What you need to do → All lines of the material below that include the string "cáscara" are to be copied.

Supplied records →
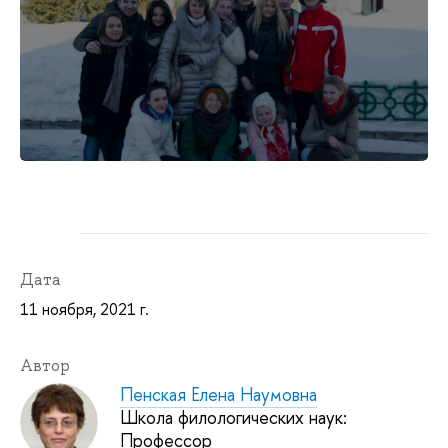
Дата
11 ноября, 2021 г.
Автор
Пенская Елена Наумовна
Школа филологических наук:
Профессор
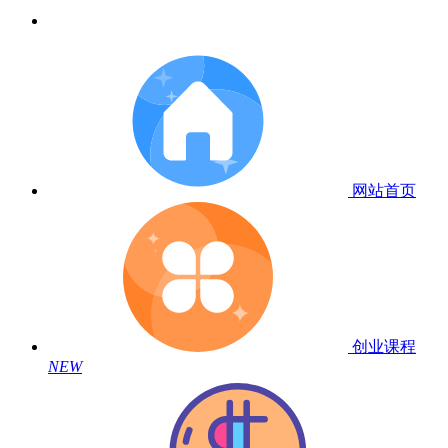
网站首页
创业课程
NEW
* * *
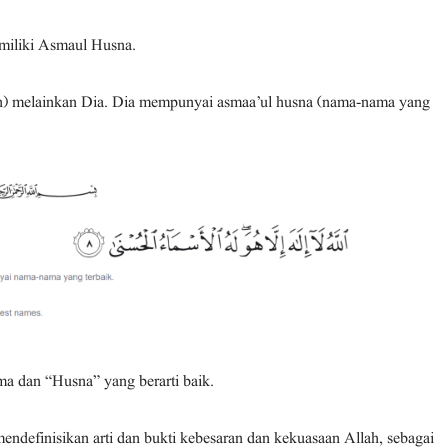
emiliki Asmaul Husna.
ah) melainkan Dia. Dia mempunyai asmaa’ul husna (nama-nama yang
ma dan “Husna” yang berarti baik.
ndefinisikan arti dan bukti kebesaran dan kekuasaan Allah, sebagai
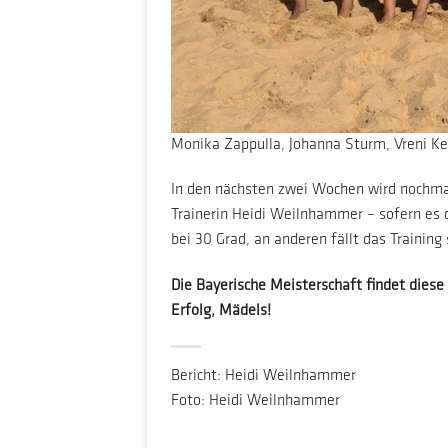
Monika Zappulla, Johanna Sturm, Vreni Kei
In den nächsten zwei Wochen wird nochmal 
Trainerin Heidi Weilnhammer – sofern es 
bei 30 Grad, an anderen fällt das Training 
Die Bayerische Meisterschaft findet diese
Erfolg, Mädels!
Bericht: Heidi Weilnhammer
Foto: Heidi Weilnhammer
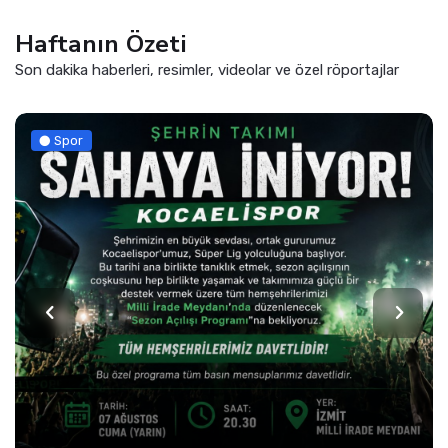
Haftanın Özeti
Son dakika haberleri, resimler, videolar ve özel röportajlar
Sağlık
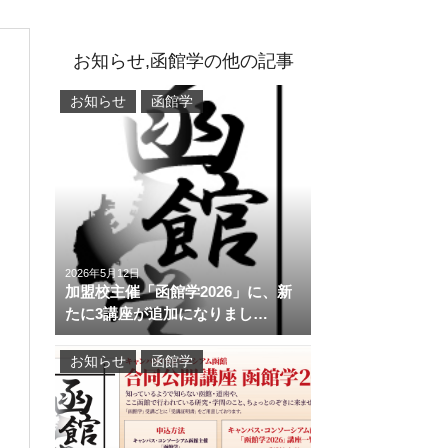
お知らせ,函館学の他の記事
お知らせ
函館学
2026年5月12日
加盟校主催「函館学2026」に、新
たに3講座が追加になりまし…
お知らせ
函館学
==
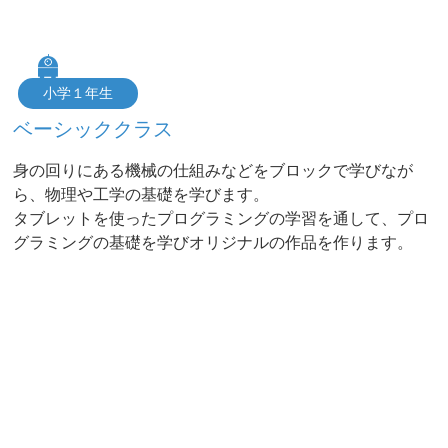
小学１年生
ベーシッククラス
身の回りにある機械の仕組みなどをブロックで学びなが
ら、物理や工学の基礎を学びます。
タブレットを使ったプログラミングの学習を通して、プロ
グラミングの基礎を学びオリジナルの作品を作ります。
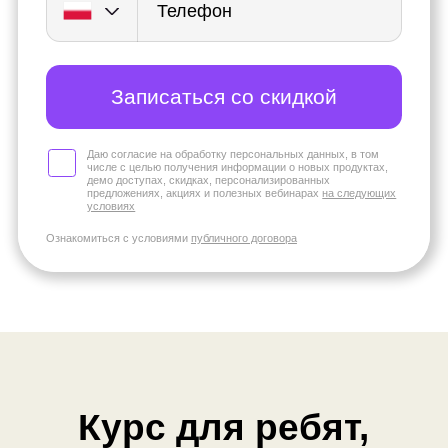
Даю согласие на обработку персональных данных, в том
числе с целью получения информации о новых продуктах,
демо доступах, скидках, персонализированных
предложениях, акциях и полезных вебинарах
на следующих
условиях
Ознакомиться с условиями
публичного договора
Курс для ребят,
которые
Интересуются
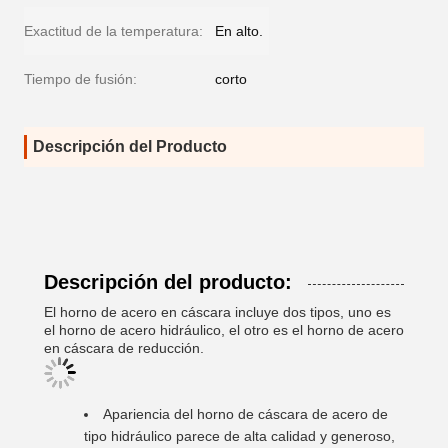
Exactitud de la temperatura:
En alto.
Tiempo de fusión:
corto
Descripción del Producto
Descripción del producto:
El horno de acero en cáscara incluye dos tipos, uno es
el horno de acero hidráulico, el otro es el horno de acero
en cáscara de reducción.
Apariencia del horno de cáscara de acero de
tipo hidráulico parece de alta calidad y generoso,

Expected answer →
El horno de acero en cáscara incluye dos tipos, uno es
en cáscara de reducción.
Apariencia del horno de cáscara de acero de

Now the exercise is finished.